Every real estate operator who raises capital claims aligned incentives. It has become a marketing phrase rather than a structural commitment. When you hear it in a pitch, the right response is to ask a very specific question: what does your alignment actually look like in the deal documents?

Here is what genuine alignment requires.

GP Co-Investment

An operator who invests no personal capital in the deals they sponsor is not aligned. They earn fees at acquisition, fees during operations, and a promote at disposition regardless of whether the deal returns your capital. Their downside is limited to reputation damage if the deal fails. Your downside is capital loss.

Genuine alignment requires the GP to have personal capital at risk in every deal. That capital should be meaningful relative to the GP's personal financial position, not a token amount that costs them nothing to lose. When the operator is losing real money if the deal underperforms, their behavior changes.
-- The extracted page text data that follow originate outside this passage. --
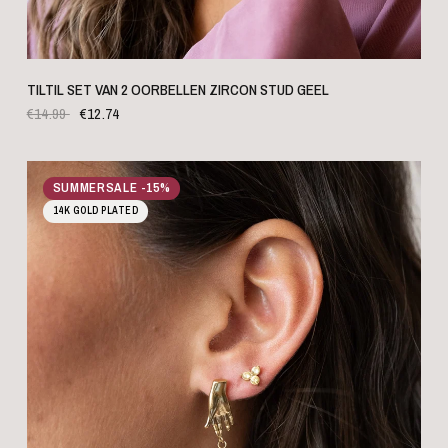
SNELLE WEERGAVE
TILTIL SET VAN 2 OORBELLEN ZIRCON STUD GEEL
€14.99
€12.74
SUMMERSALE -15%
14K GOLD PLATED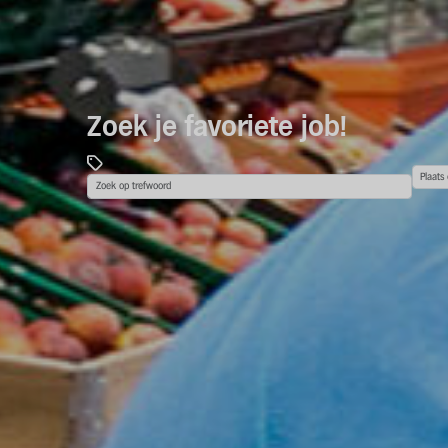
Zoek je favoriete job!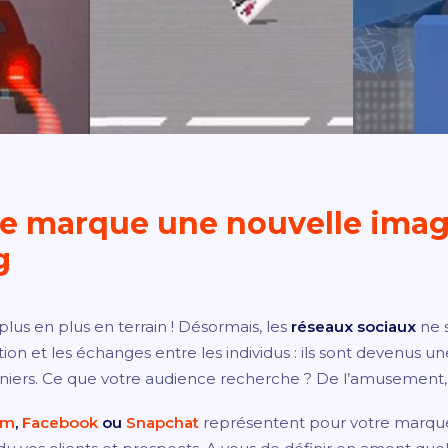
e marque une nouvelle imag
g
lus en plus en terrain ! Désormais, les
réseaux sociaux
ne s
on et les échanges entre les individus : ils sont devenus un
iers. Ce que votre audience recherche ? De l’amusement, du
am
,
Facebook
ou
Snapchat
représentent pour votre marque 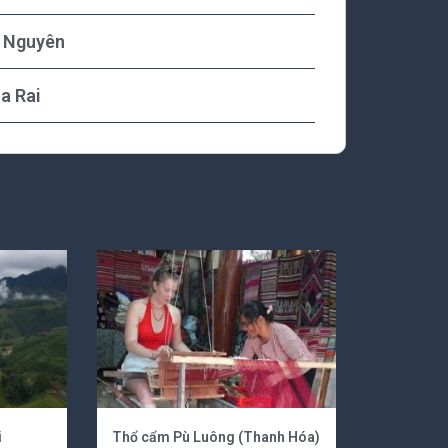
y Nguyên
ia Rai
i
Thổ cẩm Pù Luông (Thanh Hóa)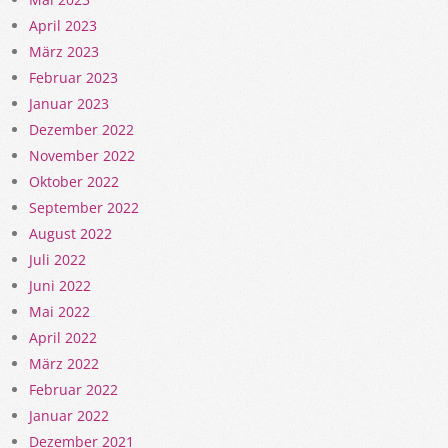
April 2023
März 2023
Februar 2023
Januar 2023
Dezember 2022
November 2022
Oktober 2022
September 2022
August 2022
Juli 2022
Juni 2022
Mai 2022
April 2022
März 2022
Februar 2022
Januar 2022
Dezember 2021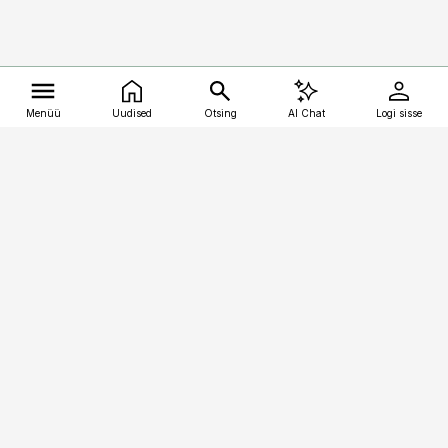
Menüü
Uudised
Otsing
AI Chat
Logi sisse
Vana-Lõuna 39/1, 19094 Tallinn
(+372) 667 0111
kalastaja@aripaev.ee
Telli
Reklaam
Firmast
Sisu kasutamisõigused
Ajakirjaniku
eetikakoodeks
Üldtingimused
Privaatsustingimused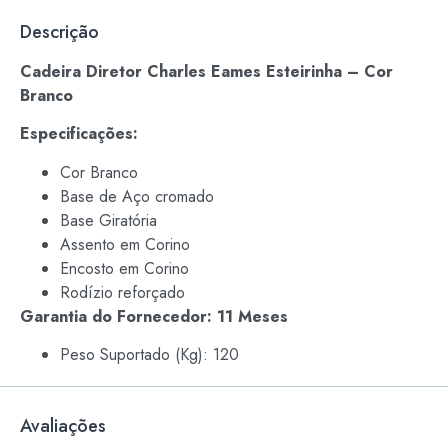
Descrição
Cadeira Diretor Charles Eames Esteirinha – Cor
Branco
Especificações:
Cor Branco
Base de Aço cromado
Base Giratória
Assento em Corino
Encosto em Corino
Rodízio reforçado
Garantia do Fornecedor: 11 Meses
Peso Suportado (Kg): 120
Avaliações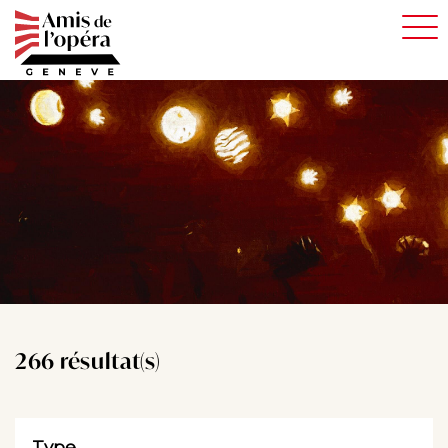
Aller
au
contenu
principal
266 résultat(s)
Type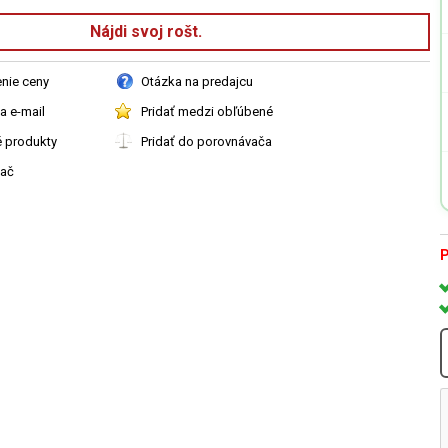
Nájdi svoj rošt.
enie ceny
Otázka na predajcu
a e-mail
Pridať medzi obľúbené
é produkty
Pridať do porovnávača
vač
P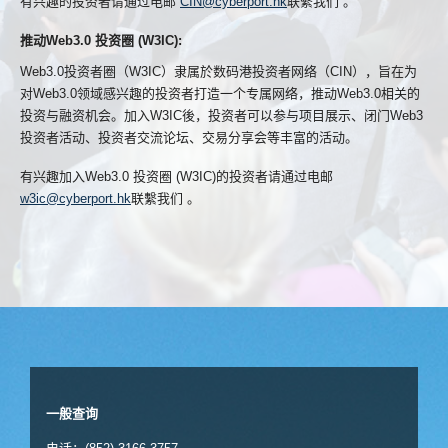
有兴趣的投资者请通过电邮
CIN@cyberport.hk
联繫我们 。
推动Web3.0 投资圈 (W3IC):
Web3.0投资者圈（W3IC）隶属於数码港投资者网络（CIN），旨在为
对Web3.0领域感兴趣的投资者打造一个专属网络，推动Web3.0相关的
投资与融资机会。加入W3IC後，投资者可以参与项目展示、闭门Web3
投资者活动、投资者交流论坛、交易分享会等丰富的活动。
有兴趣加入Web3.0 投资圈 (W3IC)的投资者请通过电邮
w3ic@cyberport.hk
联繫我们 。
一般查询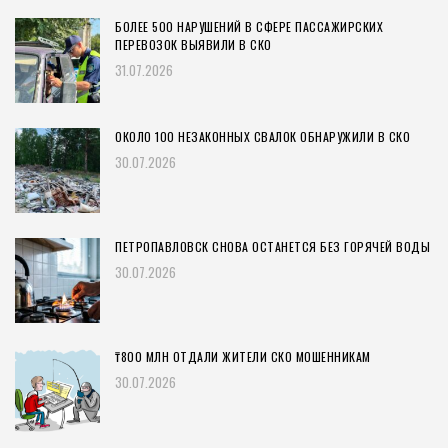
БОЛЕЕ 500 НАРУШЕНИЙ В СФЕРЕ ПАССАЖИРСКИХ
ПЕРЕВОЗОК ВЫЯВИЛИ В СКО
31.07.2026
ОКОЛО 100 НЕЗАКОННЫХ СВАЛОК ОБНАРУЖИЛИ В СКО
30.07.2026
ПЕТРОПАВЛОВСК СНОВА ОСТАНЕТСЯ БЕЗ ГОРЯЧЕЙ ВОДЫ
30.07.2026
₸800 МЛН ОТДАЛИ ЖИТЕЛИ СКО МОШЕННИКАМ
30.07.2026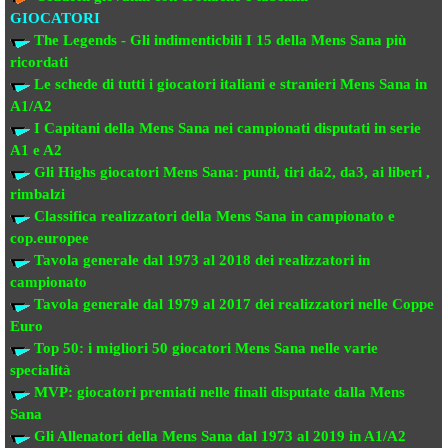
GIOCATORI
The Legends - Gli indimenticbili
I 15 della Mens Sana più
ricordati
Le schede di tutti i giocatori italiani e stranieri
Mens Sana in
A1/A2
I Capitani della Mens Sana
nei campionati disputati in serie
A1 e A2
Gli Highs giocatori Mens Sana: punti, tiri da2, da3, ai liberi ,
rimbalzi
Classifica realizzatori della Mens Sana
in campionato e
cop.europee
Tavola generale dal 1973 al 2018
dei realizzatori
in
campionato
Tavola generale dal 1979 al 2017 dei realizzatori
nelle Coppe
Euro
Top 50: i migliori 50 giocatori Mens Sana
nelle varie
specialità
MVP: giocatori premiati
nelle finali disputate dalla Mens
Sana
Gli Allenatori della Mens Sana
dal 1973 al 2019 in A1/A2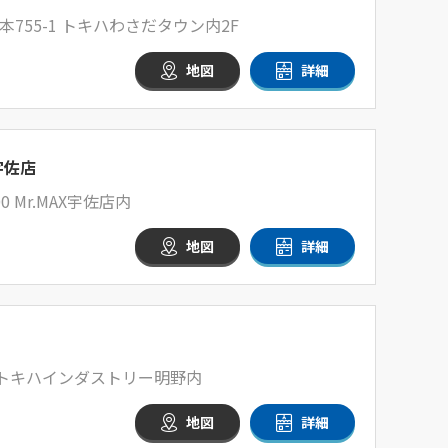
755-1 トキハわさだタウン内2F
地図
詳細
宇佐店
 Mr.MAX宇佐店内
地図
詳細
1 トキハインダストリー明野内
地図
詳細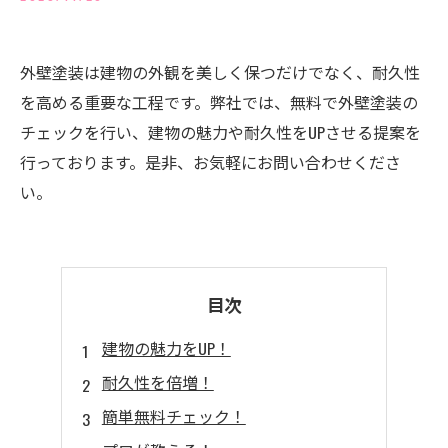
外壁塗装は建物の外観を美しく保つだけでなく、耐久性
を高める重要な工程です。弊社では、無料で外壁塗装の
チェックを行い、建物の魅力や耐久性をUPさせる提案を
行っております。是非、お気軽にお問い合わせくださ
い。
目次
建物の魅力をUP！
耐久性を倍増！
簡単無料チェック！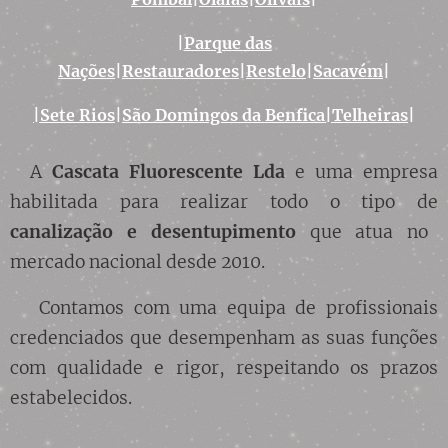
|
Parque das
Nações
|
Restauradores
|
Restelo
|
Sacavém
|
|Sete Rios
|
São Domingos da Benfica
|Telheiras
|
A
Cascata Fluorescente Lda
e uma empresa
habilitada para realizar todo o tipo de
canalização
e desentupimento
que atua no
mercado nacional desde 2010.
Contamos com uma equipa de profissionais
credenciados que desempenham as suas funções
com qualidade e rigor, respeitando os prazos
estabelecidos.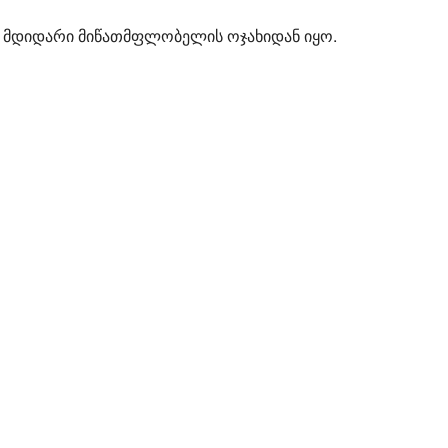
- მდიდარი მიწათმფლობელის ოჯახიდან იყო.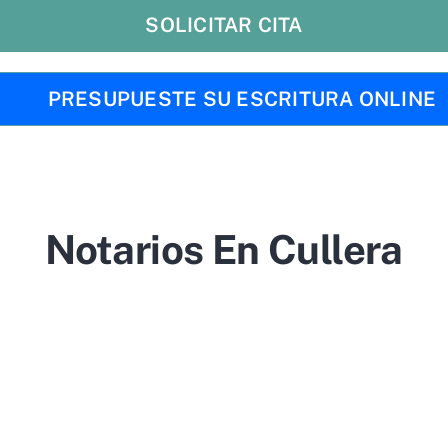
SOLICITAR CITA
PRESUPUESTE SU ESCRITURA ONLINE
Notarios En Cullera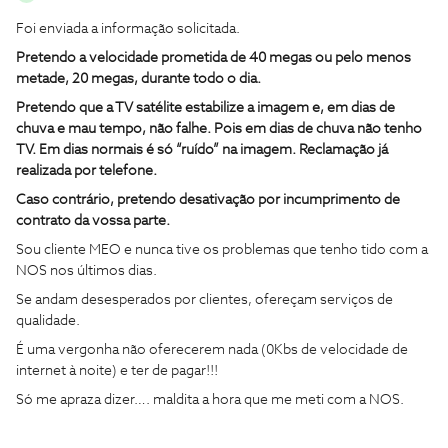
Foi enviada a informação solicitada.
Pretendo a velocidade prometida de 40 megas ou pelo menos
metade, 20 megas, durante todo o dia.
Pretendo que a TV satélite estabilize a imagem e, em dias de
chuva e mau tempo, não falhe. Pois em dias de chuva não tenho
TV. Em dias normais é só “ruído” na imagem. Reclamação já
realizada por telefone.
Caso contrário, pretendo desativação por incumprimento de
contrato da vossa parte.
Sou cliente MEO e nunca tive os problemas que tenho tido com a
NOS nos últimos dias.
Se andam desesperados por clientes, ofereçam serviços de
qualidade.
É uma vergonha não oferecerem nada (0Kbs de velocidade de
internet à noite) e ter de pagar!!!
Só me apraza dizer…. maldita a hora que me meti com a NOS.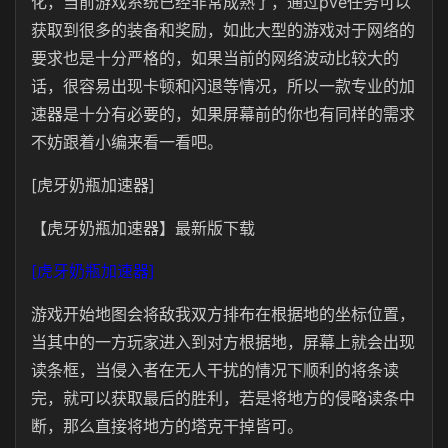
化，当前游戏系统已经非常成熟了，通过pve任务可以
获取到很多的装备和奖励，如此大型的游戏对于网络的
要求也是十分严格的，如果当前的网络波动比较大的
话，很容易出现卡顿和闪退等情况，所以一款专业的加
速器是十分有必要的，如果屏幕前的你也有同样的需求
不妨跟着小编来看一看吧。
[虎牙奶瓶加速器]
【虎牙奶瓶加速器】最新版下载
[虎牙奶瓶加速器]
游戏开始地图会将敌我双方排布在根据地的坐标位置，
当其中的一方玩家进入到对方根据地，屏幕上就会出现
读条框，当侵入者在无人干扰的情况下顺利的将条读
完，就可以获取最后的胜利，若是将地方的侵略读条中
断，那么直接将地方的塔克干掉皆可。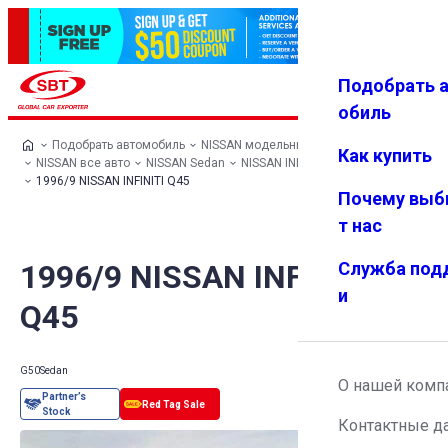
Подобрать 
Авториз
Избранн
Меню
ация
ое
обиль
Подобрать автомобиль
NISSAN модельный ряд
Как купить
NISSAN все авто
NISSAN Sedan
NISSAN INFINITI Q45
1996/9 NISSAN INFINITI Q45
Почему выб
т нас
1996/9 NISSAN INFINITI
Служба под
и
Q45
G50
Sedan
О нашей комп
Контактные д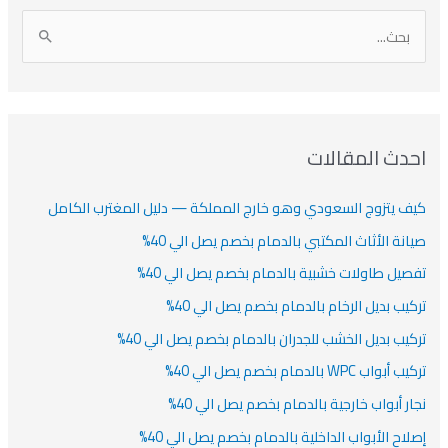
أ
ن
أ
ت
ر
ي
ر
ص
ا
ن
ف
ش
ش
ل
ي
ي
ي
ا
ب
ف
ت
ف
ف
ح
ا
ث
احدث المقالات
ت
ع
كيف يتزوج السعودي وهو خارج المملكة — دليل المغترب الكامل
ن
:
صيانة الأثاث المكتبي بالدمام بخصم يصل الي 40%
تفصيل طاولات خشبية بالدمام بخصم يصل الي 40%
تركيب بديل الرخام بالدمام بخصم يصل الي 40%
تركيب بديل الخشب للجدران بالدمام بخصم يصل الي 40%
تركيب أبواب WPC بالدمام بخصم يصل الي 40%
نجار أبواب خارجية بالدمام بخصم يصل الي 40%
إصلاح الأبواب الداخلية بالدمام بخصم يصل الي 40%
Promote Structures That Reward Performance, Not Just Exits

A promote that pays the GP 20% of all profits above an 8% preferred return is different from a promote that pays 20% only after LPs have received a 1.5x equity multiple. The waterfall structure determines how much operator behavior is driven by getting to a liquidity event versus actually maximizing LP returns over the full hold.

Ask to see the full waterfall modeled at three return scenarios: the base case, a downside where the asset returns capital but underperforms, and a scenario where the preferred return is not fully satisfied. How the promote structure behaves across those three scenarios tells you more about incentive alignment than the summary terms in the offering memorandum.

Fee Structures That Do Not Conflict

Acquisition fees, asset management fees, construction management fees, and disposition fees are all legitimate forms of operator compensation. The question is whether they are sized appropriately and whether they create conflicting incentives.

An acquisition fee that is paid at closing incentivizes doing deals, not necessarily doing good deals. An asset management fee that is calculated as a percentage of collected rents can incentivize pushing rents to the detriment of occupancy. None of this makes these fees wrong, but you should understand the incentive each fee creates before you commit capital.

Alignment is not a phrase. It is a structure. Ask to see the structure.